INSTRUCTIONS FOR THE TASK: An acceptable answer repeats exactly the line containing "EM ART στο Instagram" and all lines that follow it in the listing below, and it includes no pictures.

───── DATA SUPPLIED

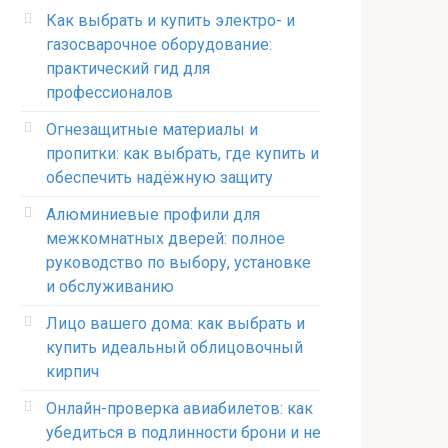
Как выбрать и купить электро- и
газосварочное оборудование:
практический гид для
профессионалов
Огнезащитные материалы и
пропитки: как выбрать, где купить и
обеспечить надёжную защиту
Алюминиевые профили для
межкомнатных дверей: полное
руководство по выбору, установке
и обслуживанию
Лицо вашего дома: как выбрать и
купить идеальный облицовочный
кирпич
Онлайн-проверка авиабилетов: как
убедиться в подлинности брони и не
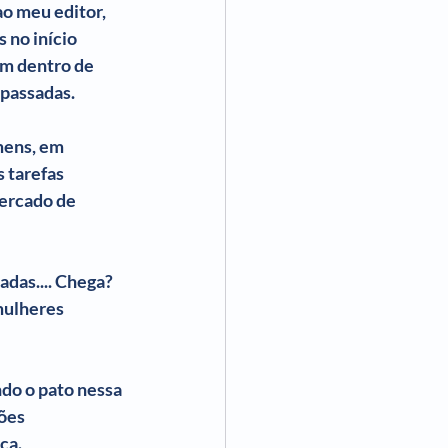
o meu editor, 
 no início 
em dentro de 
epassadas.
mens, em 
 tarefas 
ercado de 
das.... Chega? 
mulheres 
do o pato nessa 
ões 
ca.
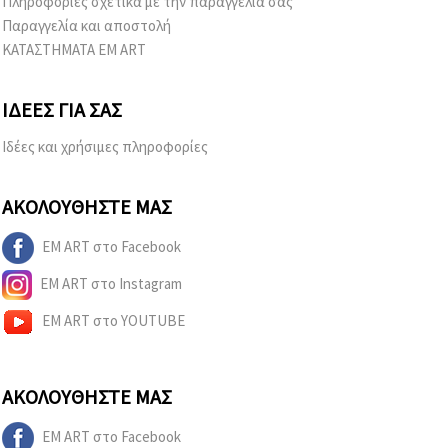
Πληροφορίες σχετικά με την παραγγελία σας
Παραγγελία και αποστολή
ΚΑΤΑΣΤΗΜΑΤΑ EM ART
ΙΔΈΕΣ ΓΙΑ ΣΑΣ
Ιδέες και χρήσιμες πληροφορίες
ΑΚΟΛΟΥΘΉΣΤΕ ΜΑΣ
EM ART στο Facebook
EM ART στο Instagram
EM ART στο YOUTUBE
ΑΚΟΛΟΥΘΉΣΤΕ ΜΑΣ
EM ART στο Facebook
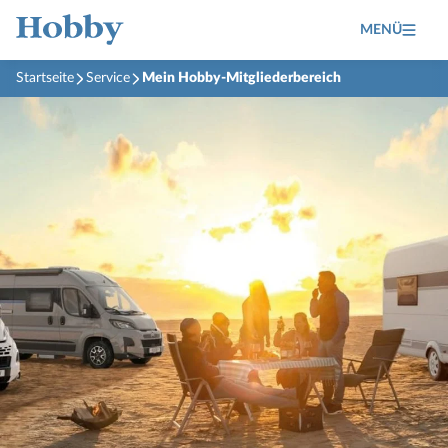
MENÜ
Startseite
Service
Mein Hobby-Mitgliederbereich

──────────

REPLY:
EM ART στο Instagram
EM ART στο YOUTUBE
ΑΚΟΛΟΥΘΉΣΤΕ ΜΑΣ
EM ART στο Facebook
MENÜ
Startseite
Service
Mein Hobby-Mitgliederbereich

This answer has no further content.